Publié dans une collection qui accueille des récits littéraires autour de la musique, le dernier roman d’Agnès Desarthe, Qui se ressemble, convoque la diva égyptienne Oum Kalsoum pour évoquer la famille, les appartenances identitaires, la langue et l’exil.
Qui se ressemble (Éditions Buchet-Chastel, collection La Résonnante) est composé de récits croisés. Le premier raconte l’arrivée d’un Juif d’Algérie à Besançon en 1956. Il a 19 ans, veut étudier la médecine et découvre la liberté. Né dans une famille pauvre, il est le premier à faire des études. Son enfance a été marquée par des drames : la mort de son père avant sa naissance, la mort de son frère Chaul par noyade. Mais elle a aussi été jalonnée par des rencontres déterminantes, comme celle de Roland, qui lui a fait découvrir la musique de Beethoven, Chopin et Schubert, et à travers elle, un langage universel ; et par ses lectures, qui lui ont ouvert des mondes inconnus. C’est un portrait teinté d’admiration et de tendresse. Ce jeune homme bon et intelligent, courageux et respectueux, est le père de la narratrice.
Le second récit évoque la grand-mère paternelle, Bouba. Née en Lybie, elle est « émigrée au carré », chassée par deux guerres. Mariée à 16 ans, illettrée, elle est chef de famille, et, « comme tout bon tyran, elle est injuste et redoutée. Seule aussi ». Elle ne parle pas le français mais le judéo-arabe, de sorte que sa petite-fille, la narratrice, n’a jamais compris ce qu’elle lui disait.
Ce portrait ambivalent traduit la perplexité de l’enfant, « aveuglée par les disparités » entre ses deux grands-mères : Bouba, la juive arabe analphabète qui respectait scrupuleusement la cacheroute et les fêtes ; Tsila, venue d’Ukraine, qui parlait russe et français avec un accent, buvait du thé noir et rajoutait du porc dans les boulettes « parce que ça donnait plus de goût ». Si Bouba était juive, tout chez elle, était arabe : sa langue, ses imprécations contre le mauvais œil. Au contraire, Tsila, dont le père a été assassiné à Auschwitz, « fait » bien plus juive.
Dans cette mosaïque identitaire, Oum Kalsoum est un maillon fort. Par la ressemblance qu’elle offre avec la grand-mère paternelle : deux femmes puissantes et déterminées, issues du monde arabe, partageant le même amour pour les chansons tristes. Par sa musique et ses évocations : quand le père écoute des chansons en arabe, il n’est plus tout à fait le même.
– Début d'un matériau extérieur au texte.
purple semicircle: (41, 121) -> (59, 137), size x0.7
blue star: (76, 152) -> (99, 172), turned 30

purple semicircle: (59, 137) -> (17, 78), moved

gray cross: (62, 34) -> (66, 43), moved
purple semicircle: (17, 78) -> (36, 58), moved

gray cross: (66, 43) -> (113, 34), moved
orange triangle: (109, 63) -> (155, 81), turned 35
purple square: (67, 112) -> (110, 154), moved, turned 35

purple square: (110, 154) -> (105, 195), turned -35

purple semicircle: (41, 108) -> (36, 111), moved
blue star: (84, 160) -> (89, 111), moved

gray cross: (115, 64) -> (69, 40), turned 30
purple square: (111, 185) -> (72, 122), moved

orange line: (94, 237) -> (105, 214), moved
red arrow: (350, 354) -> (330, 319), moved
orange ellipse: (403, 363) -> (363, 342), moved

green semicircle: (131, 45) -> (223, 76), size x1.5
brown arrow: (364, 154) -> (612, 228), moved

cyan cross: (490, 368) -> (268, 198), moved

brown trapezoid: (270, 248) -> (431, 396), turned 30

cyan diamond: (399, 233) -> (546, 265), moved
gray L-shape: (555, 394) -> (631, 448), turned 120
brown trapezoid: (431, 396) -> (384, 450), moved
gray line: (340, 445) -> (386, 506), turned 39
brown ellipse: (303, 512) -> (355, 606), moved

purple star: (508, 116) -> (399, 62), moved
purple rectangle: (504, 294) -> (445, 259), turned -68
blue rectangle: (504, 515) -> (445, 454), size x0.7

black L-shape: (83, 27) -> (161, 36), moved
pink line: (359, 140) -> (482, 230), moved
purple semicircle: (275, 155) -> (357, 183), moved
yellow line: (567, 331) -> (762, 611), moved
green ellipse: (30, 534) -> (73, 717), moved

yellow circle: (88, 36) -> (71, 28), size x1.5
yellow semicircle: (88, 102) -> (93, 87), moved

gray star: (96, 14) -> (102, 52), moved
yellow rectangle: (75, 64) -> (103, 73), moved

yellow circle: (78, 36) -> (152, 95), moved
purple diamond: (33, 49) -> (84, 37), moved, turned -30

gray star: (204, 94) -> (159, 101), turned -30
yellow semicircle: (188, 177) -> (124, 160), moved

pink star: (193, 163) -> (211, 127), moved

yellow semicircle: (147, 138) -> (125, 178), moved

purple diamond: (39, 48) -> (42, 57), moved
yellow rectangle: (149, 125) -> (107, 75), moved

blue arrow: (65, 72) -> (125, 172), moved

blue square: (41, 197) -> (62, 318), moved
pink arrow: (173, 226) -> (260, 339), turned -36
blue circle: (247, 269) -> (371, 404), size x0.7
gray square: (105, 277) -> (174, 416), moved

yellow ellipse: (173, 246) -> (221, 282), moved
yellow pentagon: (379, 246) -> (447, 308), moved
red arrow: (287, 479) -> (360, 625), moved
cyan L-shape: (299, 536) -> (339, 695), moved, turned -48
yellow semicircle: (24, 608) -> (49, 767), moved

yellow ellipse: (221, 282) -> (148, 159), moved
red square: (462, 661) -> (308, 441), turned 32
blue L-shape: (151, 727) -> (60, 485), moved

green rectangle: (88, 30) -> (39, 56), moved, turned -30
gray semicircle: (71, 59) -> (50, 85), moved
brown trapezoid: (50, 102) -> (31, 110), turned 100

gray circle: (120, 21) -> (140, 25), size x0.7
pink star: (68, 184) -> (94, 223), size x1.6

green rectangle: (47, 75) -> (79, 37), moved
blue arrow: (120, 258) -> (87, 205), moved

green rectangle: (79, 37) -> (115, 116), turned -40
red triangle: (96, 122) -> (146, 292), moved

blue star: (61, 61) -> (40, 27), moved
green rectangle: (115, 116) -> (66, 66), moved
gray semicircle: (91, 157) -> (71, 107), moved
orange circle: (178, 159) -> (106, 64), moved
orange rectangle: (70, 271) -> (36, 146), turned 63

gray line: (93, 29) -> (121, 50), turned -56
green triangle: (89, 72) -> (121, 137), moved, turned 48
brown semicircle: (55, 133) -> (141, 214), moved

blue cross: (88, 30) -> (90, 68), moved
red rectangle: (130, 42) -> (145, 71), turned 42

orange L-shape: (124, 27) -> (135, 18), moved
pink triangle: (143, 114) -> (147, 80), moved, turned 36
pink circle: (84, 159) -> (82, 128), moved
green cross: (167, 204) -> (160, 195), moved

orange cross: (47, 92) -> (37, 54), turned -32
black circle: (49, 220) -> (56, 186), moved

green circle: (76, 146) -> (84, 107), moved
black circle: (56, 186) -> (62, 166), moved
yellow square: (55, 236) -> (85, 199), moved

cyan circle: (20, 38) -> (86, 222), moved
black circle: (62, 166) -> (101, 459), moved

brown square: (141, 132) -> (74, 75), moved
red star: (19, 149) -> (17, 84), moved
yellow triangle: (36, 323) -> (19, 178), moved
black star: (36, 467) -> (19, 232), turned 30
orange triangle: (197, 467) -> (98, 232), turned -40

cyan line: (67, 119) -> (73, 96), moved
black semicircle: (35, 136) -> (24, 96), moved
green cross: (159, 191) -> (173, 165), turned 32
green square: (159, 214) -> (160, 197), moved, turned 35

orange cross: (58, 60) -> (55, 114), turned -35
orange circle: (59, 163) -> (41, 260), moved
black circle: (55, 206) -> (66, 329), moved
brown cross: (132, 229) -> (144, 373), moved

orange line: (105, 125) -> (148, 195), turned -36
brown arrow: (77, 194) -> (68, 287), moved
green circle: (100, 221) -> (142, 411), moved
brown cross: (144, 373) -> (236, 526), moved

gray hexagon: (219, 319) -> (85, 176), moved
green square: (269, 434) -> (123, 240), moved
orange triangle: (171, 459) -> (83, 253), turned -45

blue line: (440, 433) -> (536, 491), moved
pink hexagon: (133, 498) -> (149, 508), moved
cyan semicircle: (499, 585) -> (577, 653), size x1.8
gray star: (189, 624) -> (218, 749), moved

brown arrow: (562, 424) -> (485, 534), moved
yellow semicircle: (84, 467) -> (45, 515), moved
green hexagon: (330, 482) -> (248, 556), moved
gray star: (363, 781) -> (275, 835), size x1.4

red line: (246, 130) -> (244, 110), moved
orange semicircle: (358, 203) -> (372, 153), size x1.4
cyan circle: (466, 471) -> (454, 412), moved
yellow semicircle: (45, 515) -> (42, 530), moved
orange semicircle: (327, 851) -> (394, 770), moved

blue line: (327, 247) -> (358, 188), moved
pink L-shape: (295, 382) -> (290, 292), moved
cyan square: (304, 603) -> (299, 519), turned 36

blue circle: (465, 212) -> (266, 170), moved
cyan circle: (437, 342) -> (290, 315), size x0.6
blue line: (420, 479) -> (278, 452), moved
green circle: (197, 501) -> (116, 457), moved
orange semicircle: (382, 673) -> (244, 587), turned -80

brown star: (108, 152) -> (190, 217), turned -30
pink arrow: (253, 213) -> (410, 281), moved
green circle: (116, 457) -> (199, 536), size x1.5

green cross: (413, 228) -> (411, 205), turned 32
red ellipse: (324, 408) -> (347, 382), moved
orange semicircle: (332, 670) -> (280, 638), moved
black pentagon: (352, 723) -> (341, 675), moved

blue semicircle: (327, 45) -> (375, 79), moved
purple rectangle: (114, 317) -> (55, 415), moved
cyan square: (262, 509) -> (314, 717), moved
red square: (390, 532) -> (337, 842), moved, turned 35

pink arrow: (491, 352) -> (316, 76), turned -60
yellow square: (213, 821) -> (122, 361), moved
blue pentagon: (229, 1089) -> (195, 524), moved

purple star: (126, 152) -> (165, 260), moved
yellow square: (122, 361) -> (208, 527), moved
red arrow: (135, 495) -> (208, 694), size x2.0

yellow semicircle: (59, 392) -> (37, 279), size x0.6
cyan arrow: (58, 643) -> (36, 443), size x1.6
Le petit garçon qu’il était « est demeuré de l’autre côté, retenu dans la langue de son enfance ». Alors la narratrice se tourne vers la musique de la chanteuse égyptienne pour tenter de faire le chemin en sens contraire.
Langage universel, la musique permet d’évoquer au-delà des mots. À la manière de la madeleine de Proust, elle permet de retrouver des sensations du passé comme de ressentir des émotions pas encore découvertes, d’éprouver deux sentiments opposés en même temps, ou d’être transporté dans des lieux à la fois à l’intérieur et à l’extérieur de nous.
« Les Arabes, c’est nous »
La situation initiale, c’est la fête de Kippour. Nous sommes en 1973, la narratrice a 7 ans et demi. Personne ne la voit, mais elle observe tout. Elle aime Kippour pour son ambiance spéciale (les autres vont à l’école quand elle reste trainer à la maison en pyjama), les visites secrètes à la grand-tante, l’office à la synagogue. Mais ce jour de Kippour est différent. Au retour de la synagogue, la télévision est allumée parce que c’est la guerre. Pas la guerre avec les Allemands comme elle le redoute avec un frisson d’horreur, la guerre avec les Arabes. Une affirmation incompréhensible pour l’enfant qui considère que « les Arabes, c’est nous » et va éprouver le sentiment douloureux de perdre un morceau d’identité.

Ce questionnement sur l’identité habite le texte d’Agnès Desarthe à travers différents thèmes : l’exil, les traditions, la culture, la musique, la guerre, la langue. Le récit insiste sur ce qui nous différencie et sur ce qui nous rassemble. Un titre qui nous guide et nous égare à la fois : est-ce une affirmation ou une question ?
Et si on admet, comme la narratrice quand s’adresse à l’enfant qu’elle était, que l’avenir ressemble au passé, les références au récit de Cain et Abel comme à la guerre de Kippour se chargent d’une fatalité écrasante. Enfin, Qui se ressemble est un magnifique hommage au père de l’auteure, le pédiatre Aldo Naouri, mort quelques mois à peine après la parution du livre.